The fragility of today’s accomplishment is best illustrated by the cascade of Republican “yea” voters on cloture making it clear they were simply voting to “allow a debate.” That doesn’t mean they won’t join the next filibuster (one which the NRA has indicated it will “score”), much less vote for Manchin-Toomey. Check out these remarks from cloture supporter Lindsey Graham, as reported by TPM’s Sahil Kapur:

“The legislation can still be filibustered after today in the United States Senate,” said Graham, who voted for the motion to begin debate on the gun legislation. “And even if gun control legislation passes the Democratic-controlled U.S. Senate it is unlikely to pass the Republican-controlled House of Representatives.”

I’ve gotten a bit of flack from a progressive friend or two who think I’ve been insufficiently enthusiastic about Manchin-Toomey. To be clear, I think if it were actually to become law, it would indeed be an important step forward towards sane gun regulation, particularly given the stranglehold the NRA has possessed on the issue for so long. But surviving a filibuster on the motion to proceed to a debate in the Senate is at the very most a baby step, so we don’t know yet whether Manchin-Toomey represents a breakthrough or just another compromise on a road to ultimate defeat.

Ed Kilgore is a contributing writer to the Washington Monthly. He is managing editor for The Democratic Strategist and a senior fellow at the Progressive Policy Institute. Find him on Twitter: @ed_kilgore.

Comments

  • Dan in San Antonio on April 11, 2013 1:48 PM:

    From Ezra's description, would the fact that McConnell did filibuster the bill on the front end mean that he forfeit the right to offer wo germane amendments? Not that I'm holding my breath or anything . . .

  • Epicurus on April 11, 2013 2:09 PM:

    Is there a face in Washington more itching for a punch than McConnell's? I would love to turn his head into a punching bag, and I am not, by nature, a violent person. I am so sick and tired of his obstructionism, his disgustingly patronizing tone, and frankly would love to see him out of the Senate.
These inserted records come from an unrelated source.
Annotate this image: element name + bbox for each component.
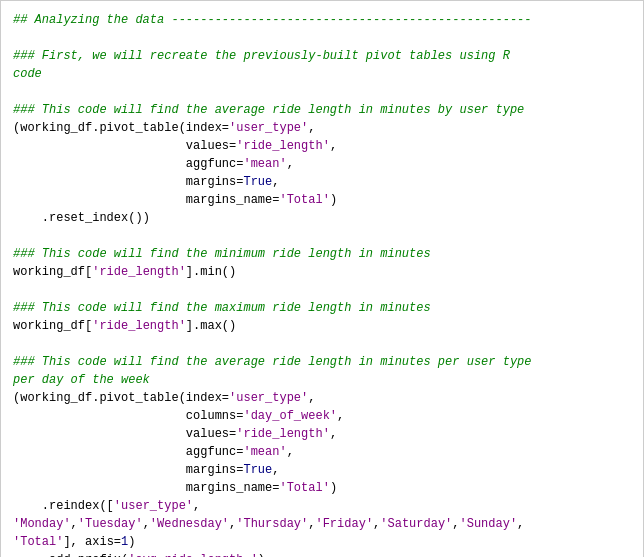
- code-line: values='ride_length',: [13, 137, 631, 155]
- code-part: ].max(): [186, 319, 236, 333]
- code-part: ,: [337, 409, 344, 423]
- code-line: 'Monday','Tuesday','Wednesday','Thursday…: [13, 515, 631, 533]
- code-part: columns=: [13, 409, 243, 423]
- section-comment: ### First, we will recreate the previous…: [13, 49, 510, 63]
- code-line: columns='day_of_week',: [13, 407, 631, 425]
- code-part: margins=: [13, 175, 243, 189]
- code-line: code: [13, 65, 631, 83]
- code-line: ### First, we will recreate the previous…: [13, 47, 631, 65]
- code-part: 'Total': [279, 193, 329, 207]
- code-line: per day of the week: [13, 371, 631, 389]
- code-part: .add_prefix(: [13, 553, 128, 557]
- code-part: margins_name=: [13, 193, 279, 207]
- code-part: 'day_of_week': [243, 409, 337, 423]
- code-line: [13, 335, 631, 353]
- code-part: ): [330, 481, 337, 495]
- section-comment: per day of the week: [13, 373, 150, 387]
- code-editor: ## Analyzing the data ------------------…: [0, 0, 644, 557]
- code-part: ].min(): [186, 265, 236, 279]
- code-part: (working_df.pivot_table(index=: [13, 391, 229, 405]
- code-part: ,: [193, 499, 200, 513]
- section-comment: ### This code will find the average ride…: [13, 355, 531, 369]
- code-part: 'ride_length': [92, 319, 186, 333]
- code-part: 'Total': [279, 481, 329, 495]
- code-line: margins_name='Total'): [13, 191, 631, 209]
- code-part: 'Total': [13, 535, 63, 549]
- code-line: (working_df.pivot_table(index='user_type…: [13, 389, 631, 407]
- code-part: ,: [517, 517, 524, 531]
- code-part: ,: [308, 121, 315, 135]
- code-part: (working_df.pivot_table(index=: [13, 121, 229, 135]
- code-part: .reindex([: [13, 499, 114, 513]
- code-line: margins=True,: [13, 461, 631, 479]
- code-part: ,: [71, 517, 78, 531]
- section-comment: code: [13, 67, 42, 81]
- code-part: 'mean': [243, 157, 286, 171]
- section-comment: ### This code will find the average ride…: [13, 103, 524, 117]
- code-part: values=: [13, 427, 236, 441]
- code-part: 'Tuesday': [78, 517, 143, 531]
- code-part: ], axis=: [63, 535, 121, 549]
- code-part: ,: [287, 157, 294, 171]
- comment-text: ## Analyzing the data: [13, 13, 171, 27]
- code-line: .reindex(['user_type',: [13, 497, 631, 515]
- code-line: ### This code will find the average ride…: [13, 101, 631, 119]
- code-part: ,: [330, 427, 337, 441]
- code-part: True: [243, 175, 272, 189]
- code-line: working_df['ride_length'].min(): [13, 263, 631, 281]
- code-part: 'Wednesday': [150, 517, 229, 531]
- code-line: margins_name='Total'): [13, 479, 631, 497]
- code-line: ## Analyzing the data ------------------…: [13, 11, 631, 29]
- code-line: .add_prefix('avg_ride_length_'): [13, 551, 631, 557]
- code-line: working_df['ride_length'].max(): [13, 317, 631, 335]
- code-part: aggfunc=: [13, 445, 243, 459]
- code-part: ,: [452, 517, 459, 531]
- code-part: 'Monday': [13, 517, 71, 531]
- code-part: .reset_index()): [13, 211, 150, 225]
- code-part: ): [258, 553, 265, 557]
- code-part: ): [330, 193, 337, 207]
- code-part: 'Thursday': [236, 517, 308, 531]
- code-part: ,: [308, 391, 315, 405]
- code-part: 'Sunday': [460, 517, 518, 531]
- code-line: ### This code will find the average ride…: [13, 353, 631, 371]
- code-part: ,: [143, 517, 150, 531]
- code-part: 'avg_ride_length_': [128, 553, 258, 557]
- code-part: ,: [330, 139, 337, 153]
- code-line: ### This code will find the maximum ride…: [13, 299, 631, 317]
- code-part: 'user_type': [114, 499, 193, 513]
- code-part: working_df[: [13, 319, 92, 333]
- section-comment: ### This code will find the minimum ride…: [13, 247, 431, 261]
- code-part: 'Friday': [315, 517, 373, 531]
- code-line: [13, 227, 631, 245]
- code-part: margins_name=: [13, 481, 279, 495]
- code-line: [13, 29, 631, 47]
- code-line: values='ride_length',: [13, 425, 631, 443]
- code-line: aggfunc='mean',: [13, 443, 631, 461]
- section-comment: ### This code will find the maximum ride…: [13, 301, 431, 315]
- code-line: ### This code will find the minimum ride…: [13, 245, 631, 263]
- code-line: (working_df.pivot_table(index='user_type…: [13, 119, 631, 137]
- code-line: .reset_index()): [13, 209, 631, 227]
- code-part: ): [128, 535, 135, 549]
- code-part: working_df[: [13, 265, 92, 279]
- code-part: 'Saturday': [380, 517, 452, 531]
- code-line: 'Total'], axis=1): [13, 533, 631, 551]
- code-content: ## Analyzing the data ------------------…: [13, 11, 631, 557]
- code-part: ,: [272, 463, 279, 477]
- code-part: 'ride_length': [236, 139, 330, 153]
- code-part: 'mean': [243, 445, 286, 459]
- code-line: [13, 83, 631, 101]
- code-part: 'user_type': [229, 121, 308, 135]
- code-line: margins=True,: [13, 173, 631, 191]
- code-line: [13, 281, 631, 299]
- code-part: 'user_type': [229, 391, 308, 405]
- code-part: values=: [13, 139, 236, 153]
- code-part: ,: [287, 445, 294, 459]
- code-part: 'ride_length': [236, 427, 330, 441]
- code-part: margins=: [13, 463, 243, 477]
- code-part: ,: [272, 175, 279, 189]
- code-line: aggfunc='mean',: [13, 155, 631, 173]
- code-part: 'ride_length': [92, 265, 186, 279]
- code-part: aggfunc=: [13, 157, 243, 171]
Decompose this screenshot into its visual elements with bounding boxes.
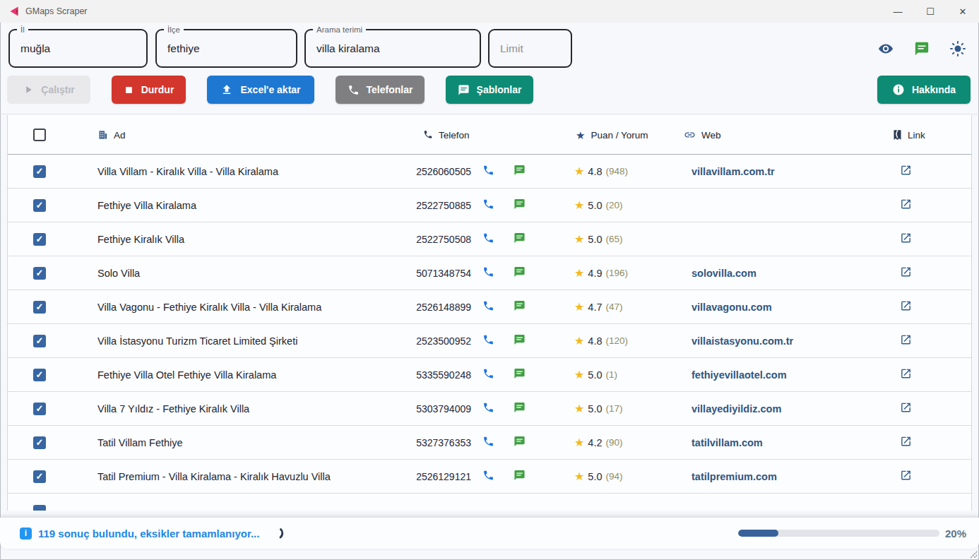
external-link-icon[interactable] <box>900 198 912 213</box>
table-row[interactable]: ✓ Villa İstasyonu Turizm Ticaret Limited… <box>8 324 971 358</box>
call-icon[interactable] <box>482 164 494 179</box>
website-link[interactable]: villavagonu.com <box>692 302 772 313</box>
message-icon[interactable] <box>514 232 526 246</box>
call-icon[interactable] <box>482 266 494 280</box>
arama-terimi-field[interactable]: Arama terimi villa kiralama <box>304 29 481 68</box>
row-checkbox[interactable]: ✓ <box>33 470 46 483</box>
toolbar-divider <box>0 114 979 114</box>
column-header-link: Link <box>893 129 925 140</box>
business-name: Fethiye Villa Kiralama <box>97 200 196 211</box>
message-icon[interactable] <box>514 198 526 213</box>
table-row-partial <box>8 494 971 511</box>
column-header-name: Ad <box>97 129 126 140</box>
call-icon[interactable] <box>482 299 494 314</box>
external-link-icon[interactable] <box>900 435 912 450</box>
rating-value: 5.0 <box>588 200 602 211</box>
phone-number: 2526148899 <box>396 302 471 313</box>
call-icon[interactable] <box>482 333 494 348</box>
loading-spinner <box>269 525 285 541</box>
table-row[interactable]: ✓ Fethiye Villa Kiralama 2522750885 ★ 5.… <box>8 189 971 222</box>
message-icon[interactable] <box>514 401 526 416</box>
about-button[interactable]: Hakkında <box>877 76 971 104</box>
ilce-field[interactable]: İlçe fethiye <box>155 29 297 68</box>
external-link-icon[interactable] <box>900 232 912 246</box>
call-icon[interactable] <box>482 367 494 382</box>
title-bar: GMaps Scraper — ☐ ✕ <box>0 0 979 23</box>
call-icon[interactable] <box>482 401 494 416</box>
external-link-icon[interactable] <box>900 333 912 348</box>
row-checkbox[interactable]: ✓ <box>33 436 46 449</box>
export-excel-button[interactable]: Excel'e aktar <box>207 76 314 104</box>
limit-field[interactable] <box>488 29 572 68</box>
eye-icon[interactable] <box>877 40 894 57</box>
star-icon: ★ <box>574 369 584 381</box>
rating-cell: ★ 5.0 (65) <box>574 234 623 245</box>
message-icon[interactable] <box>514 333 526 348</box>
table-row[interactable]: ✓ Tatil Premium - Villa Kiralama - Kiral… <box>8 460 971 494</box>
star-icon: ★ <box>574 200 584 211</box>
website-link[interactable]: tatilpremium.com <box>692 471 777 482</box>
star-icon: ★ <box>574 403 584 415</box>
business-name: Tatil Villam Fethiye <box>97 437 183 448</box>
message-icon[interactable] <box>514 469 526 484</box>
resize-grip[interactable] <box>970 551 977 558</box>
external-link-icon[interactable] <box>900 266 912 280</box>
il-field[interactable]: İl muğla <box>8 29 148 68</box>
message-icon[interactable] <box>514 164 526 179</box>
call-icon[interactable] <box>482 469 494 484</box>
row-checkbox[interactable]: ✓ <box>33 403 46 415</box>
chat-icon[interactable] <box>913 40 930 57</box>
call-icon[interactable] <box>482 232 494 246</box>
maximize-button[interactable]: ☐ <box>914 0 947 23</box>
minimize-button[interactable]: — <box>882 0 914 23</box>
table-row[interactable]: ✓ Tatil Villam Fethiye 5327376353 ★ 4.2 <box>8 426 971 460</box>
website-link[interactable]: solovilla.com <box>692 268 756 279</box>
external-link-icon[interactable] <box>900 164 912 179</box>
select-all-checkbox[interactable] <box>33 129 46 141</box>
row-checkbox[interactable]: ✓ <box>33 267 46 280</box>
row-checkbox[interactable]: ✓ <box>33 165 46 178</box>
external-link-icon[interactable] <box>900 469 912 484</box>
export-excel-button-label: Excel'e aktar <box>240 84 300 95</box>
sun-icon[interactable] <box>949 40 966 57</box>
row-checkbox[interactable]: ✓ <box>33 369 46 381</box>
website-link[interactable]: villayediyildiz.com <box>692 403 781 415</box>
table-row[interactable]: ✓ Villa 7 Yıldız - Fethiye Kiralık Villa… <box>8 392 971 426</box>
phone-number: 2523500952 <box>396 335 471 347</box>
call-icon[interactable] <box>482 435 494 450</box>
templates-button[interactable]: Şablonlar <box>446 76 533 104</box>
rating-cell: ★ 5.0 (1) <box>574 369 617 381</box>
website-link[interactable]: villavillam.com.tr <box>692 166 775 177</box>
stop-button[interactable]: Durdur <box>112 76 186 104</box>
external-link-icon[interactable] <box>900 401 912 416</box>
row-checkbox[interactable]: ✓ <box>33 335 46 347</box>
external-link-icon[interactable] <box>900 299 912 314</box>
rating-value: 4.2 <box>588 437 602 448</box>
table-row[interactable]: ✓ Fethiye Kiralık Villa 2522750508 ★ 5.0 <box>8 222 971 256</box>
building-icon <box>97 129 108 140</box>
website-link[interactable]: fethiyevillaotel.com <box>692 369 787 381</box>
message-icon[interactable] <box>514 367 526 382</box>
action-toolbar: Çalıştır Durdur Excel'e aktar Telefonlar… <box>7 76 971 104</box>
row-checkbox[interactable]: ✓ <box>33 233 46 246</box>
row-checkbox[interactable] <box>33 505 46 511</box>
table-row[interactable]: ✓ Villa Vagonu - Fethiye Kiralık Villa -… <box>8 290 971 324</box>
message-icon[interactable] <box>514 266 526 280</box>
close-button[interactable]: ✕ <box>947 0 979 23</box>
message-icon[interactable] <box>514 299 526 314</box>
row-checkbox[interactable]: ✓ <box>33 301 46 314</box>
phones-button[interactable]: Telefonlar <box>336 76 425 104</box>
website-link[interactable]: tatilvillam.com <box>692 437 763 448</box>
rating-cell: ★ 4.8 (948) <box>574 166 628 177</box>
rating-value: 4.8 <box>588 335 602 347</box>
table-row[interactable]: ✓ Solo Villa 5071348754 ★ 4.9 (196) <box>8 256 971 290</box>
message-icon[interactable] <box>514 435 526 450</box>
table-row[interactable]: ✓ Villa Villam - Kiralık Villa - Villa K… <box>8 155 971 189</box>
row-checkbox[interactable]: ✓ <box>33 199 46 212</box>
table-row[interactable]: ✓ Fethiye Villa Otel Fethiye Villa Kiral… <box>8 358 971 392</box>
run-button[interactable]: Çalıştır <box>7 76 90 104</box>
website-link[interactable]: villaistasyonu.com.tr <box>692 335 793 347</box>
limit-input[interactable] <box>490 30 571 66</box>
call-icon[interactable] <box>482 198 494 213</box>
external-link-icon[interactable] <box>900 367 912 382</box>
As that will not happen soon, I would respectfully instruct the Majority Leader to set off the "nuclear option." It's way past time that the Senate be a functioning legislative body, not the place where bills go to die.

  • Anonymous on April 11, 2013 2:15 PM:

    What I find so discouraging about this is that the raw power play being executed by the NRA, via the Republicans, comes at a moment when the Obama adminsitration badly misplayed their budget had.

    Democrats are (for good reason, I think) tripping over each other to race for the exits on chained CPI, leaving Obama looking weak and foolish at a moment when the story needs to be about gun safety, not his olive branch extended to the obstreperous, obstructionist GOP.

    It's clear as day that no gun safety bill has a chance in the House. Sure it make sense to try and pass a Senate bill so that Dems can say "vote out the GOP House, they want your school age babies dead."

    But the GOP will b screaming non-stop about Obama selling out SSI. And thats a much bigger vote-getter than guns, I think.

  • RaflW on April 11, 2013 2:18 PM:

    "I would respectfully instruct the Majority Leader to set off the 'nuclear option.' It's way past time that the Senate be a functioning legislative body, not the place where bills go to die."

    Hear, hear! And I have no doubt in my mind - no doubt whatsoever - that should McConnel gain the Majority next election, they'll go nuclear on day one. So there really is not one shred of comity left to preserve in the Senate.

    Press the big red button, Harry.